Service and Sacrifice marked 20 years later in Kosovo’s mountains

High in the Mt Piceli ranges, 12 kilometres outside of Mitrovica, the air is pristine and the vistas are breathtaking, with no scrap of manmade material in sight – save for several memorials and some pieces of airplane fuselage. These serve as visceral reminders of the loss of 24 people from around the world, primarily international humanitarian and aid workers, who died there 20 years ago today in the deadliest plane crash in Kosovo’s history.

On November 9, six people journeyed from Canada, New Zealand and the United Kingdom to commemorate the events of Friday November 12, 1999 – and mark the holes that were left in families around the world when a plane chartered by the United Nations World Food Program (WFP) came down en route from Rome. The passengers and staff onboard came from 10 different countries. None survived the crash that happened when the plane struck treetops and crashed in poor visibility.

The six who journeyed to the site left personal keepsakes, including a figurine of the Irish saint Our Lady of Knock and a few splashes of Irish whiskey, at a memorial stone that was built by a voluntary brigade of international civilians and unveiled last year, with the names of all 24 who died carved in stone.

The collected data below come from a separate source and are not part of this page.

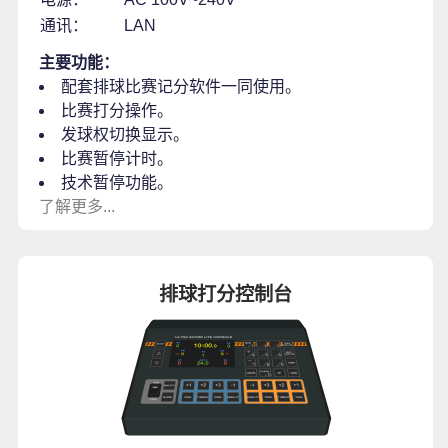
通讯：
LAN
主要功能：
配套排球比赛记分软件一同使用。
比赛打分操作。
发球权切换显示。
比赛暂停计时。
技术暂停功能。
了解更多...
排球打分控制台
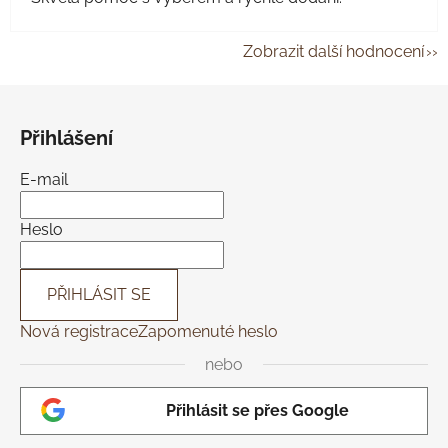
Zobrazit další hodnocení
Z
á
Přihlášení
p
a
E-mail
t
í
Heslo
PŘIHLÁSIT SE
Nová registrace
Zapomenuté heslo
nebo
Přihlásit se přes Google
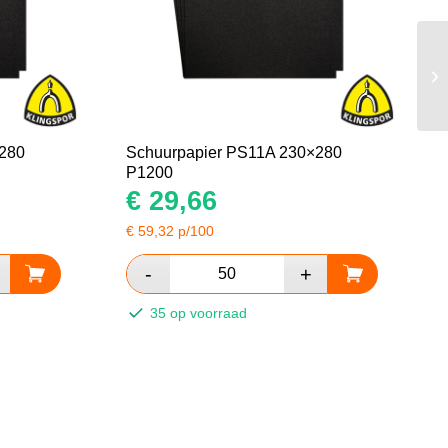
280
Schuurpapier PS11A 230×280
P1200
€
29,66
€
59,32
p/100
35 op voorraad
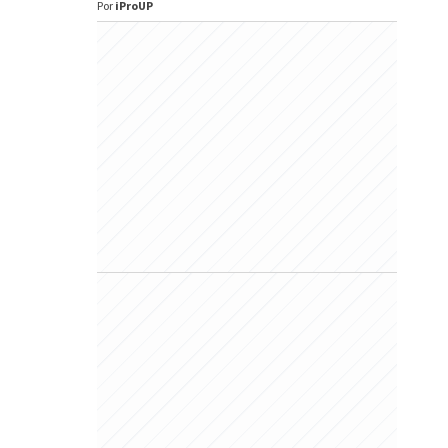
Por
iProUP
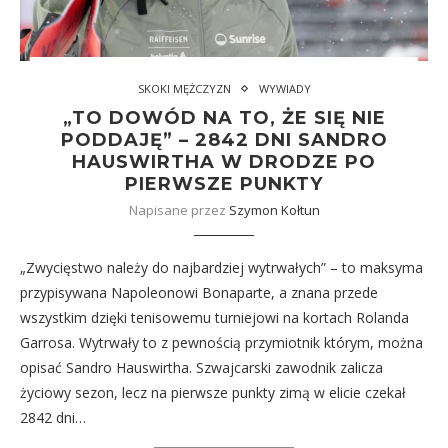
SKOKI MĘŻCZYZN
WYWIADY
„TO DOWÓD NA TO, ŻE SIĘ NIE
PODDAJĘ” – 2842 DNI SANDRO
HAUSWIRTHA W DRODZE PO
PIERWSZE PUNKTY
Napisane przez
Szymon Kołtun
„Zwycięstwo należy do najbardziej wytrwałych” – to maksyma
przypisywana Napoleonowi Bonaparte, a znana przede
wszystkim dzięki tenisowemu turniejowi na kortach Rolanda
Garrosa. Wytrwały to z pewnością przymiotnik którym, można
opisać Sandro Hauswirtha. Szwajcarski zawodnik zalicza
życiowy sezon, lecz na pierwsze punkty zimą w elicie czekał
2842 dni…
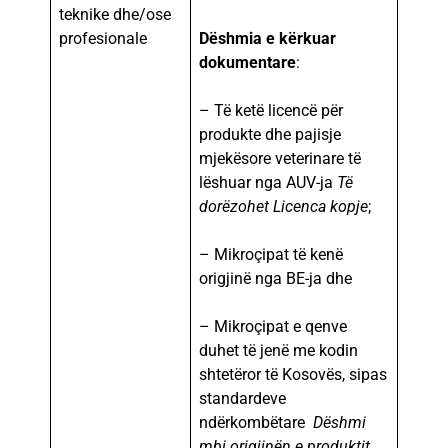
teknike dhe/ose
profesionale
Dëshmia e kërkuar
dokumentare
:
– Të ketë licencë për
produkte dhe pajisje
mjekësore veterinare të
lëshuar nga AUV-ja
Të
dorëzohet Licenca kopje
;
– Mikroçipat të kenë
origjinë nga BE-ja dhe
– Mikroçipat e qenve
duhet të jenë me kodin
shtetëror të Kosovës, sipas
standardeve
ndërkombëtare
Dëshmi
mbi origjinën e produktit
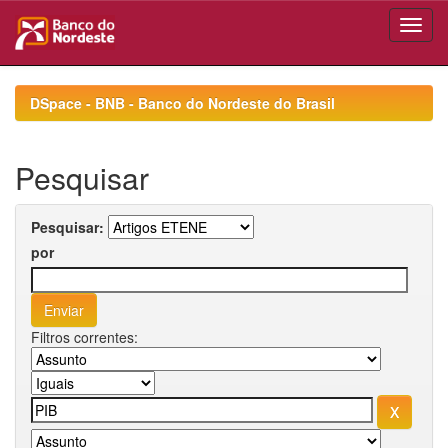
Skip
navigation
DSpace - BNB - Banco do Nordeste do Brasil
Pesquisar
Pesquisar:
por
Filtros correntes:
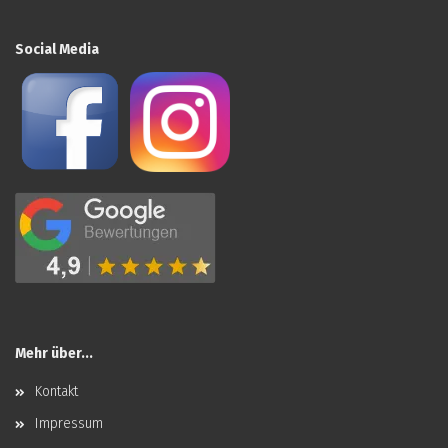
Social Media
Mehr über...
Kontakt
Impressum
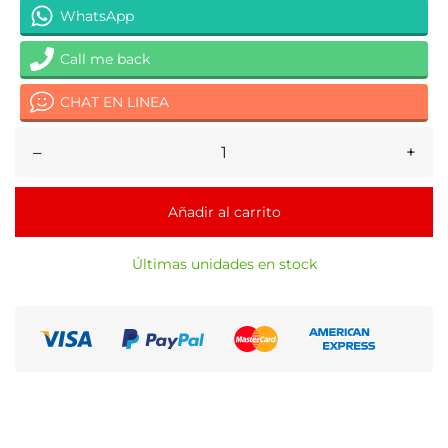
WhatsApp
Call me back
CHAT EN LINEA
–
+
Añadir al carrito
Últimas unidades en stock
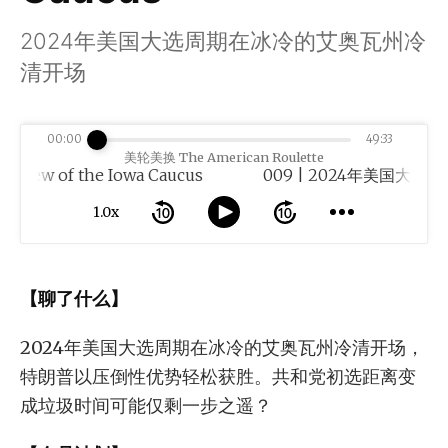
2024年美国大选周期在冰冷的艾奥瓦州冷
清开场
00:00
49:33
美轮美换 The American Roulette
of the Iowa Caucus
1.0x
【聊了什么】
2024年美国大选周期在冰冷的艾奥瓦州冷清开场，
特朗普以压倒性优势轻松获胜。共和党初选距离变
成垃圾时间可能仅剩一步之遥？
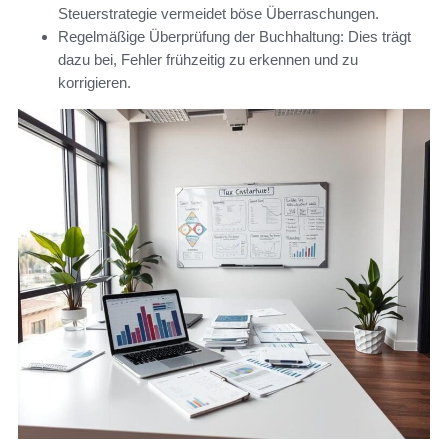
Steuerstrategie vermeidet böse Überraschungen.
Regelmäßige Überprüfung der Buchhaltung: Dies trägt
dazu bei, Fehler frühzeitig zu erkennen und zu
korrigieren.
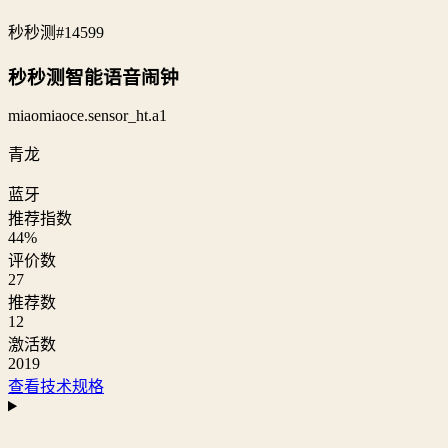
秒秒测
#14599
秒秒测智能语音闹钟
miaomiaoce.sensor_ht.a1
青龙
蓝牙
推荐指数
44
%
评价数
27
推荐数
12
激活数
2019
查看技术规格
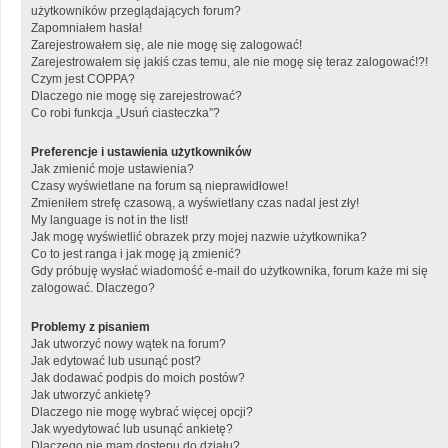
użytkowników przeglądających forum?
Zapomniałem hasła!
Zarejestrowałem się, ale nie mogę się zalogować!
Zarejestrowałem się jakiś czas temu, ale nie mogę się teraz zalogować!?!
Czym jest COPPA?
Dlaczego nie mogę się zarejestrować?
Co robi funkcja „Usuń ciasteczka”?
Preferencje i ustawienia użytkowników
Jak zmienić moje ustawienia?
Czasy wyświetlane na forum są nieprawidłowe!
Zmieniłem strefę czasową, a wyświetlany czas nadal jest zły!
My language is not in the list!
Jak mogę wyświetlić obrazek przy mojej nazwie użytkownika?
Co to jest ranga i jak mogę ją zmienić?
Gdy próbuję wysłać wiadomość e-mail do użytkownika, forum każe mi się
zalogować. Dlaczego?
Problemy z pisaniem
Jak utworzyć nowy wątek na forum?
Jak edytować lub usunąć post?
Jak dodawać podpis do moich postów?
Jak utworzyć ankietę?
Dlaczego nie mogę wybrać więcej opcji?
Jak wyedytować lub usunąć ankietę?
Dlaczego nie mam dostępu do działu?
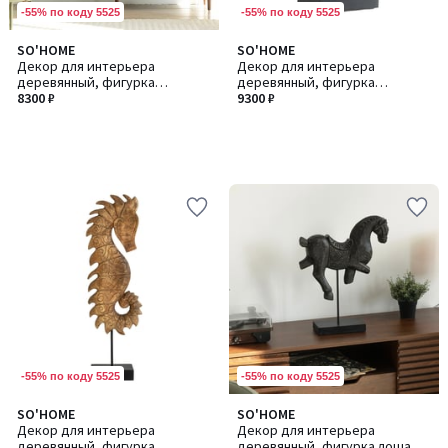
-55% по коду 5525
-55% по коду 5525
SO'HOME
SO'HOME
Декор для интерьера
Декор для интерьера
деревянный, фигурка
деревянный, фигурка
абстракция из манго
8300 ₽
абстракция из манго
9300 ₽
-55% по коду 5525
-55% по коду 5525
SO'HOME
SO'HOME
Декор для интерьера
Декор для интерьера
деревянный, фигурка
деревянный, фигурка лошадь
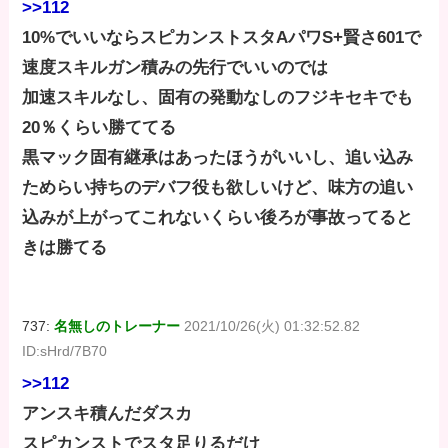
>>112
10%でいいならスピカンストスタAパワS+賢さ601で
速度スキルガン積みの先行でいいのでは
加速スキルなし、固有の発動なしのフジキセキでも
20％くらい勝ててる
黒マック固有継承はあったほうがいいし、追い込み
ためらい持ちのデバフ役も欲しいけど、味方の追い
込みが上がってこれないくらい後ろが事故ってると
きは勝てる
737:
名無しのトレーナー
2021/10/26(火) 01:32:52.82
ID:sHrd/7B70
>>112
アンスキ積んだダスカ
スピカンストでスタ足りるだけ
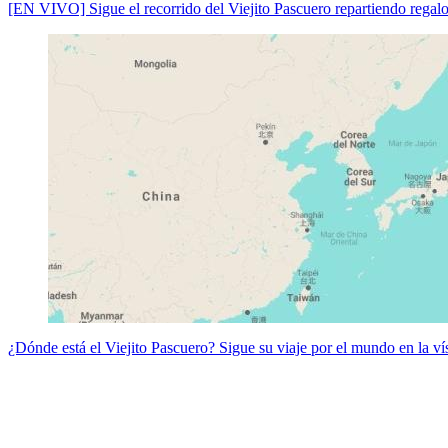
[EN VIVO] Sigue el recorrido del Viejito Pascuero repartiendo regal
¿Dónde está el Viejito Pascuero? Sigue su viaje por el mundo en la v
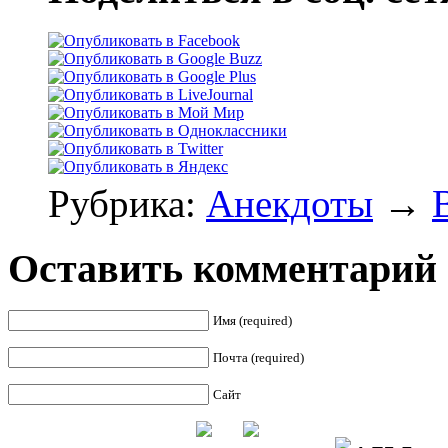
Рубрика:
Анекдоты
→
Оставить комментарий
Имя (required)
Почта (required)
Сайт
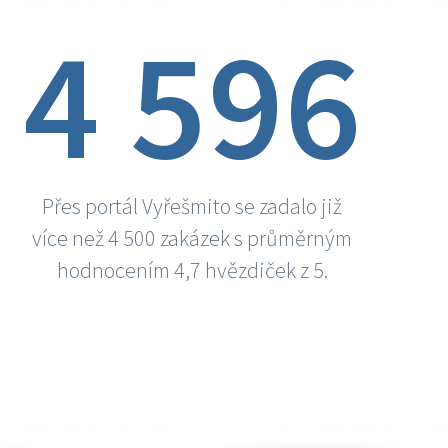
4 596
Přes portál Vyřešmito se zadalo již
více než 4 500 zakázek s průměrným
hodnocením 4,7 hvězdiček z 5.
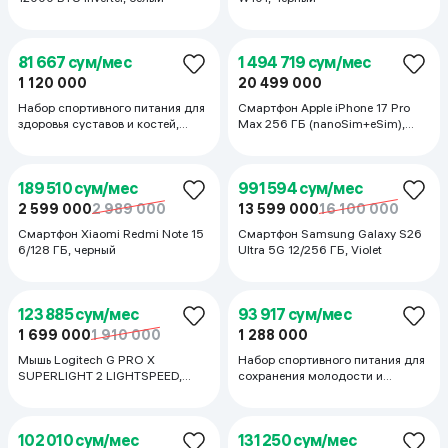
88 885 сум/мес
964 906 сум/мес
1 219 000
1 339 000
13 233 000
15 550 000
Миксер Ardesto KSTM-8040,
Смартфон Apple iPhone Air 256
белый
ГБ (eSIM), Space Black
1 384 688 сум/мес
18 990 000
Смартфон Apple iPhone 17 Pro
Max 256 ГБ (nanoSim+eSim),
Silver
1 363 469 сум/мес
18 699 000
Смартфон Apple iPhone 17 Pro
256 ГБ (nanoSim+eSim),
серебристый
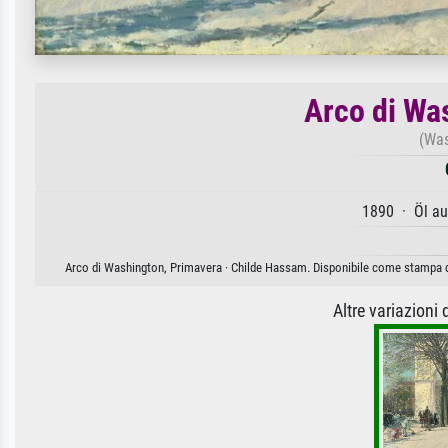
Arco di Wa
(Was
1890 · Öl au
Arco di Washington, Primavera · Childe Hassam. Disponibile come stampa d'a
Altre variazioni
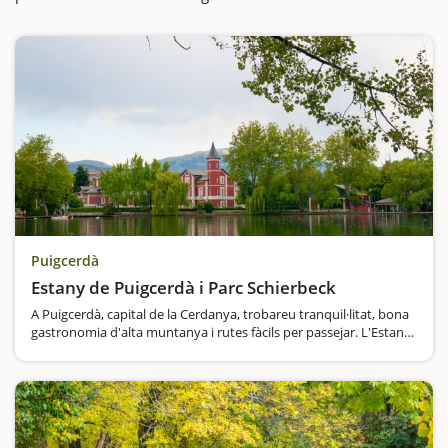
Puigcerdà
Estany de Puigcerdà i Parc Schierbeck
A Puigcerdà, capital de la Cerdanya, trobareu tranquil·litat, bona
gastronomia d'alta muntanya i rutes fàcils per passejar. L'Estany
de Puigcerdà és una d'aquelles visites obligades si fem una
escapada…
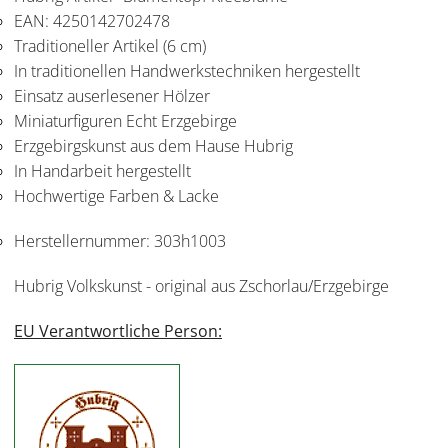
EAN: 4250142702478
Traditioneller Artikel (6 cm)
In traditionellen Handwerkstechniken hergestellt
Einsatz auserlesener Hölzer
Miniaturfiguren Echt Erzgebirge
Erzgebirgskunst aus dem Hause Hubrig
In Handarbeit hergestellt
Hochwertige Farben & Lacke
Herstellernummer:
303h1003
Hubrig Volkskunst - original aus Zschorlau/Erzgebirge
EU Verantwortliche Person:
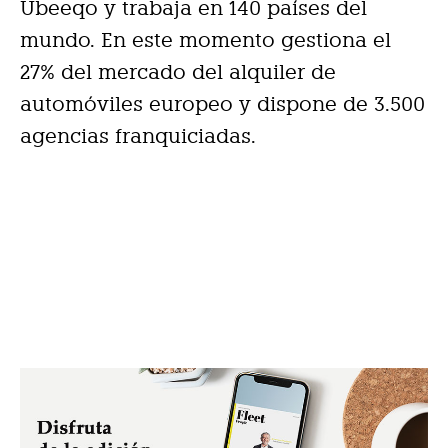
Ubeeqo y trabaja en 140 países del
mundo. En este momento gestiona el
27% del mercado del alquiler de
automóviles europeo y dispone de 3.500
agencias franquiciadas.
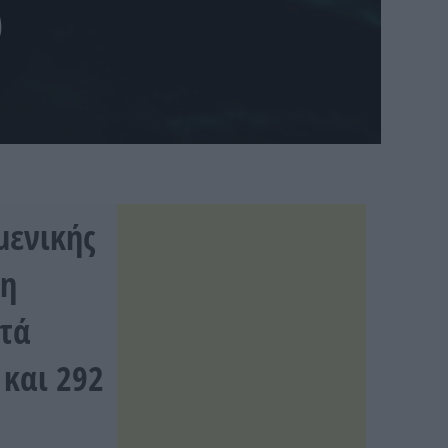
υ
μενικής
τη
ατά
και 292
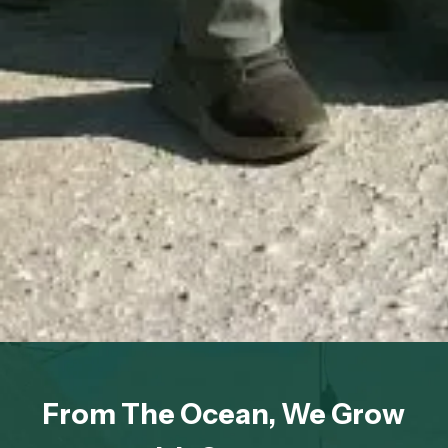
From The Ocean, We Grow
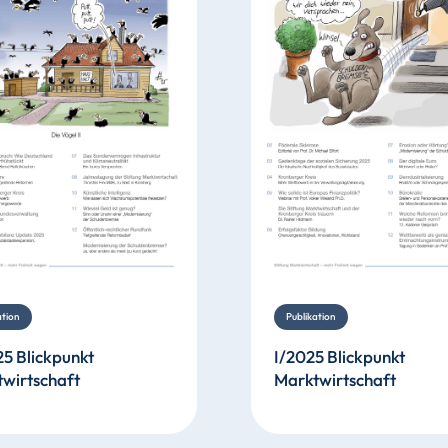
ation
Publikation
25 Blickpunkt
I/2025 Blickpunkt
wirtschaft
Marktwirtschaft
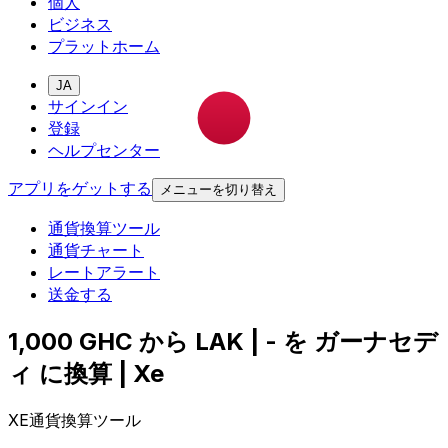
個人
ビジネス
プラットホーム
JA
サインイン
登録
ヘルプセンター
アプリをゲットする
メニューを切り替え
通貨換算ツール
通貨チャート
レートアラート
送金する
1,000 GHC から LAK | - を ガーナセデ
ィ に換算 | Xe
XE通貨換算ツール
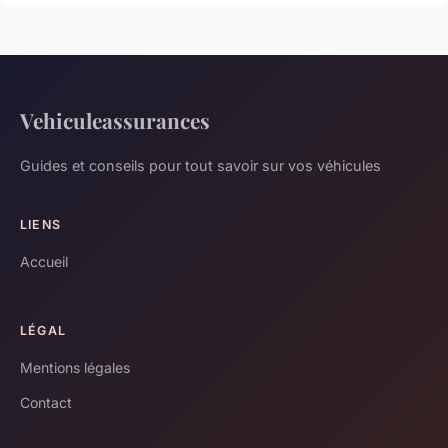
Vehiculeassurances
Guides et conseils pour tout savoir sur vos véhicules
LIENS
Accueil
LÉGAL
Mentions légales
Contact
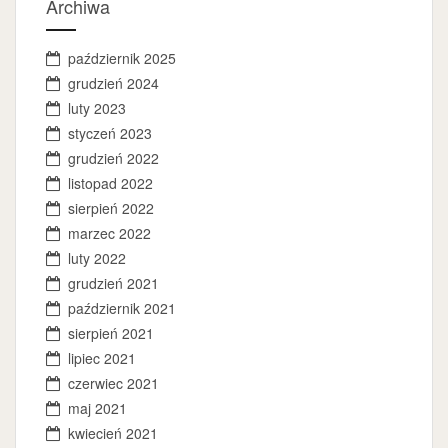
Archiwa
październik 2025
grudzień 2024
luty 2023
styczeń 2023
grudzień 2022
listopad 2022
sierpień 2022
marzec 2022
luty 2022
grudzień 2021
październik 2021
sierpień 2021
lipiec 2021
czerwiec 2021
maj 2021
kwiecień 2021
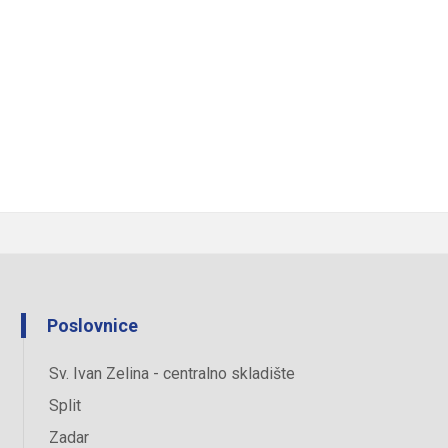
Poslovnice
Sv. Ivan Zelina - centralno skladište
Split
Zadar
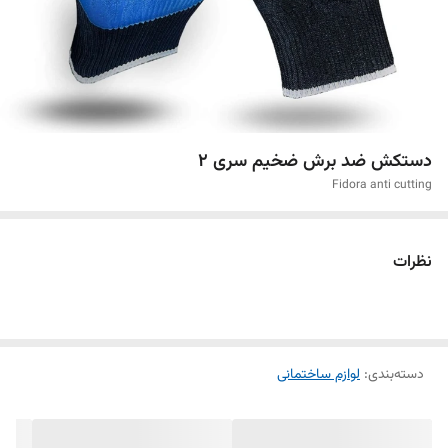
دستکش ضد برش ضخیم سری ۲
Fidora anti cutting
نظرات
دسته‌بندی
:
لوازم ساختمانی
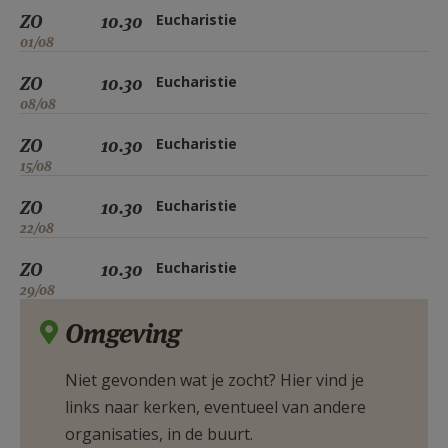
ZO
10.30
Eucharistie
01/08
ZO
10.30
Eucharistie
08/08
ZO
10.30
Eucharistie
15/08
ZO
10.30
Eucharistie
22/08
ZO
10.30
Eucharistie
29/08
Omgeving
Niet gevonden wat je zocht? Hier vind je
links naar kerken, eventueel van andere
organisaties, in de buurt.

The group comprised the loved ones of Canadian government official Daniel Rowan and Northern Irish NGO worker Andrea Curry, and for most it represented their first time at the crash site.


A group of military officers from UNMIK, EULEX and KFOR stood in salute to recognise the service and sacrifice made by all on board who represented some of the first international presence on the ground in Kosovo after the conflict, and included five personnel from UNMIK – the largest peacekeeping mission in the world at that time. Other civilian staff were also present in tribute to their peacekeeping brothers and sisters who gave their lives in the course of helping those in need from Kosovo. The families expressed their gratitude to all who had facilitated the visit.

The traces of November 12, 1999 might still be there on the top of Mt Piceli, but the most poignant of all traces are those that cannot be seen: the memories that reside deep in the hearts of loved ones.